The grounds were the site of the annual Poush Mela, a tradition and heritage in Shantiniketan, the town around the university established by Rabindranath Tagore. The Mela was cancelled this year.
According to reports, a crowd led by local Trinamool Congress leaders demolished two gates of the Visva Bharati University and also ransacked construction material stocked for building the wall on the Poush Mela grounds by the university.
Eight people have been arrested so far for the vandalism.
The wall was being built on the Visva Bharati university grounds by the administration to stop the entry of outsiders during the Poush Mela, an annual 3-4 day fair which has been a 125-year old tradition in Shantiniketan.
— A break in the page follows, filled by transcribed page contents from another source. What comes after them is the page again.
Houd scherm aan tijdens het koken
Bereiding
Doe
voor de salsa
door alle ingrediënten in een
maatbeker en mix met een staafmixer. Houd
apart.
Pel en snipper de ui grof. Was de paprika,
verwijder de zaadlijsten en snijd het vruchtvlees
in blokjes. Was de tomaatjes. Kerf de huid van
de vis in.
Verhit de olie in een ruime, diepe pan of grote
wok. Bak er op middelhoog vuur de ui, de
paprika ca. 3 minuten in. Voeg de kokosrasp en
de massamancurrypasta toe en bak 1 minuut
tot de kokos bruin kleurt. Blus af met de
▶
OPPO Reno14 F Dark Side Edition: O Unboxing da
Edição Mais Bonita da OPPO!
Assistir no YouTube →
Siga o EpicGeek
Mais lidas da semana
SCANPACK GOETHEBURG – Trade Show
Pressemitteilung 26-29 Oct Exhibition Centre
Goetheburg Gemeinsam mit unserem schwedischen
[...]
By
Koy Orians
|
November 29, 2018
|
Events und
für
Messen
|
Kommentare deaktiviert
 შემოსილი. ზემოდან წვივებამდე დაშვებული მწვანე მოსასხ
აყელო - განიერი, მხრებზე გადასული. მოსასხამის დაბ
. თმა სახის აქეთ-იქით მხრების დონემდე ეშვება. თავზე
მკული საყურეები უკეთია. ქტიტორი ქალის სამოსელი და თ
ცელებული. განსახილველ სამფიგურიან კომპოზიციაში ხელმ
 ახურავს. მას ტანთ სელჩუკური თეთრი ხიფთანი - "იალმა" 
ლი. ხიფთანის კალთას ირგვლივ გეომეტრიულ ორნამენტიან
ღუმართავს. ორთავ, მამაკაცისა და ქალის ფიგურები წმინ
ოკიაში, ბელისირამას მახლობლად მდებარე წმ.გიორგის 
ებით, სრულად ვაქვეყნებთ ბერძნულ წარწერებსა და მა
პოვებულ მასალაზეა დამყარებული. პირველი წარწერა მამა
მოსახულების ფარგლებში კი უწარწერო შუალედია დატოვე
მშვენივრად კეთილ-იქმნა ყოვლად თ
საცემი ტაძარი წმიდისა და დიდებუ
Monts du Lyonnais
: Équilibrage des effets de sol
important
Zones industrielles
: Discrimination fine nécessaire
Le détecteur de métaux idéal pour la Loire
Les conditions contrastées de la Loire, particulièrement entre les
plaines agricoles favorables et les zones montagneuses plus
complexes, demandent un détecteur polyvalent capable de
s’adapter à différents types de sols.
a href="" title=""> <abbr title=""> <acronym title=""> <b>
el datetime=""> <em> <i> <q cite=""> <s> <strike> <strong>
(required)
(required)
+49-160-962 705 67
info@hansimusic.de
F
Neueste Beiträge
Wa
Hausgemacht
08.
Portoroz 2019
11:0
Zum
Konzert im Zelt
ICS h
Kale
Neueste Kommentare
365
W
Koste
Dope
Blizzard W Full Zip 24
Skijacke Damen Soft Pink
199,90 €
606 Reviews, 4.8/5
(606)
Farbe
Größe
The Executive Council (EC), the highest decision-making body of the University, however, cancelled the fair this year.
A missive by the Vice Chancellor of the University, Bidyut Chakraborty, dated 4 July and uploaded on the university website, stated that the Mela was "nothing sort of nightmarish" for the university and those who live in the vicinity of the grounds.
"As per the Shantiniketan Trust Deed which Gurudev’s father, Maharshi Debendranath Tagore, prepared, the Shantiniketan Trust is the true custodian of the Mela, but gradually the Mela unofficially became the Visva-Bharati’s responsibility to hold for which the university was woefully unequipped. As a result, a specific group with the university was vetted for organising the Mela, and in the pre-2019 years, the university authority remained, in general, a mute observer, though the ultimate responsibility rested with the university," he further added.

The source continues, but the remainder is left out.